Your assignment -
Return each line of the data below verbatim; pictures are to be left out.

Excerpted records -
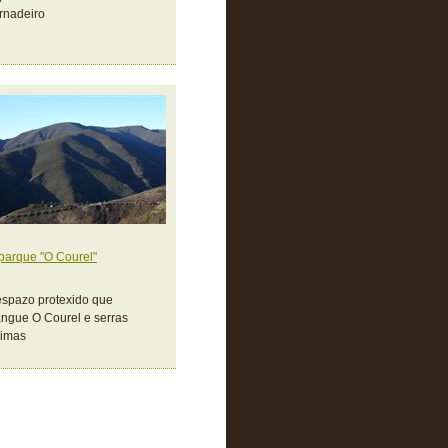
rnadeiro
parque "O Courel"
spazo protexido que
ngue O Courel e serras
ximas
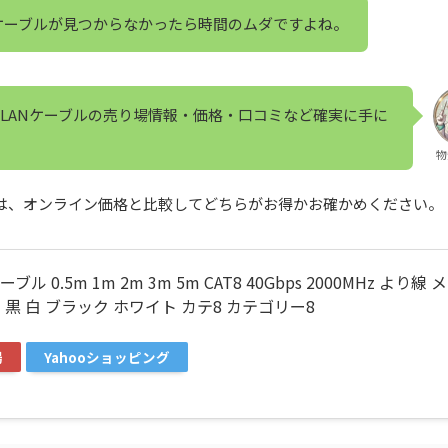
ケーブルが見つからなかったら時間のムダですよね。
LANケーブルの売り場情報・価格・口コミなど確実に手に
物
際は、オンライン価格と比較してどちらがお得かお確かめください。
 0.5m 1m 2m 3m 5m CAT8 40Gbps 2000MHz より線 
 黒 白 ブラック ホワイト カテ8 カテゴリー8
場
Yahooショッピング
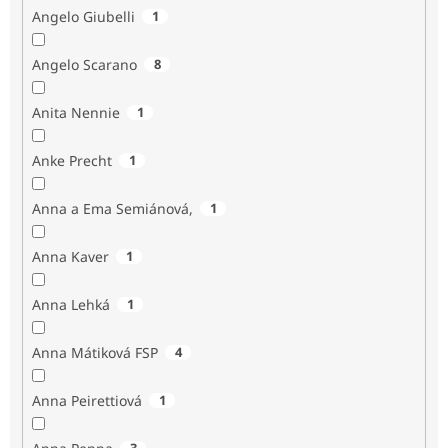
Angelo Giubelli
1
Angelo Scarano
8
Anita Nennie
1
Anke Precht
1
Anna a Ema Semiánová,
1
Anna Kaver
1
Anna Lehká
1
Anna Mátiková FSP
4
Anna Peirettiová
1
3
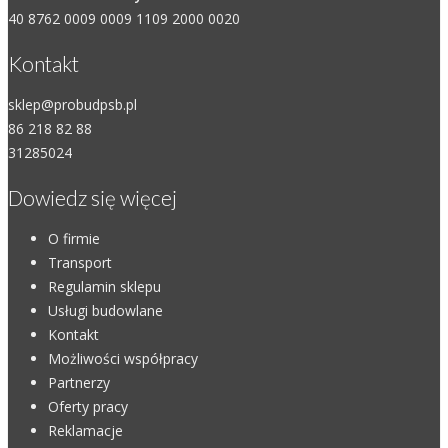
40 8762 0009 0009 1109 2000 0020
Kontakt
sklep@probudpsb.pl
86 218 82 88
31285024
Dowiedz się więcej
O firmie
Transport
Regulamin sklepu
Usługi budowlane
Kontakt
Możliwości współpracy
Partnerzy
Oferty pracy
Reklamacje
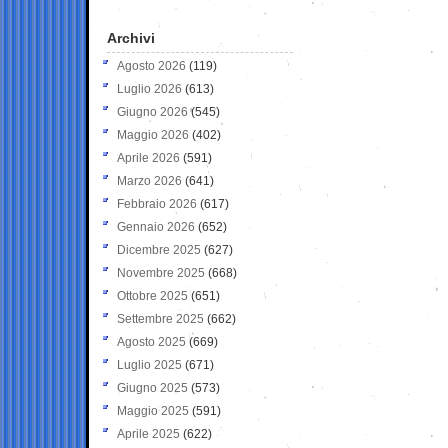
Archivi
Agosto 2026
(119)
Luglio 2026
(613)
Giugno 2026
(545)
Maggio 2026
(402)
Aprile 2026
(591)
Marzo 2026
(641)
Febbraio 2026
(617)
Gennaio 2026
(652)
Dicembre 2025
(627)
Novembre 2025
(668)
Ottobre 2025
(651)
Settembre 2025
(662)
Agosto 2025
(669)
Luglio 2025
(671)
Giugno 2025
(573)
Maggio 2025
(591)
Aprile 2025
(622)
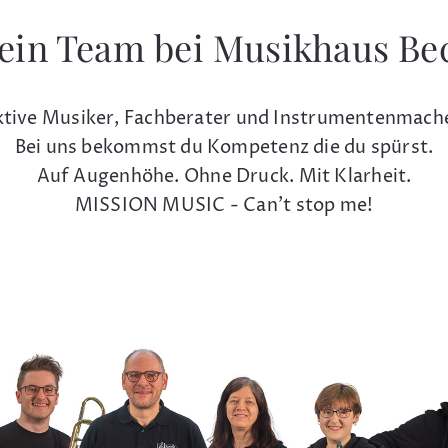
ein Team bei Musikhaus Be
tive Musiker, Fachberater und Instrumentenmach
Bei uns bekommst du Kompetenz die du spürst.
Auf Augenhöhe. Ohne Druck. Mit Klarheit.
MISSION MUSIC - Can't stop me!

Solved exercise -
rnadeiro
parque "O Courel"
spazo protexido que
ngue O Courel e serras
ximas
ケーブルが見つからなかったら時間のムダですよね。
LANケーブルの売り場情報・価格・口コミなど確実に手に
物
際は、オンライン価格と比較してどちらがお得かお確かめください。
 0.5m 1m 2m 3m 5m CAT8 40Gbps 2000MHz より線 
 黒 白 ブラック ホワイト カテ8 カテゴリー8
場
Yahooショッピング
Angelo Giubelli
1
Angelo Scarano
8
Anita Nennie
1
Anke Precht
1
Anna a Ema Semiánová,
1
Anna Kaver
1
Anna Lehká
1
Anna Mátiková FSP
4
Anna Peirettiová
1
3
40 8762 0009 0009 1109 2000 0020
Kontakt
sklep@probudpsb.pl
86 218 82 88
31285024
Dowiedz się więcej
O firmie
Transport
Regulamin sklepu
Usługi budowlane
Kontakt
Możliwości współpracy
Partnerzy
Oferty pracy
Reklamacje
Archivi
Agosto 2026
(119)
Luglio 2026
(613)
Giugno 2026
(545)
Maggio 2026
(402)
Aprile 2026
(591)
Marzo 2026
(641)
Febbraio 2026
(617)
Gennaio 2026
(652)
Dicembre 2025
(627)
Novembre 2025
(668)
Ottobre 2025
(651)
Settembre 2025
(662)
Agosto 2025
(669)
Luglio 2025
(671)
Giugno 2025
(573)
Maggio 2025
(591)
Aprile 2025
(622)
ein Team bei Musikhaus Be
tive Musiker, Fachberater und Instrumentenmach
Bei uns bekommst du Kompetenz die du spürst.
Auf Augenhöhe. Ohne Druck. Mit Klarheit.
MISSION MUSIC - Can't stop me!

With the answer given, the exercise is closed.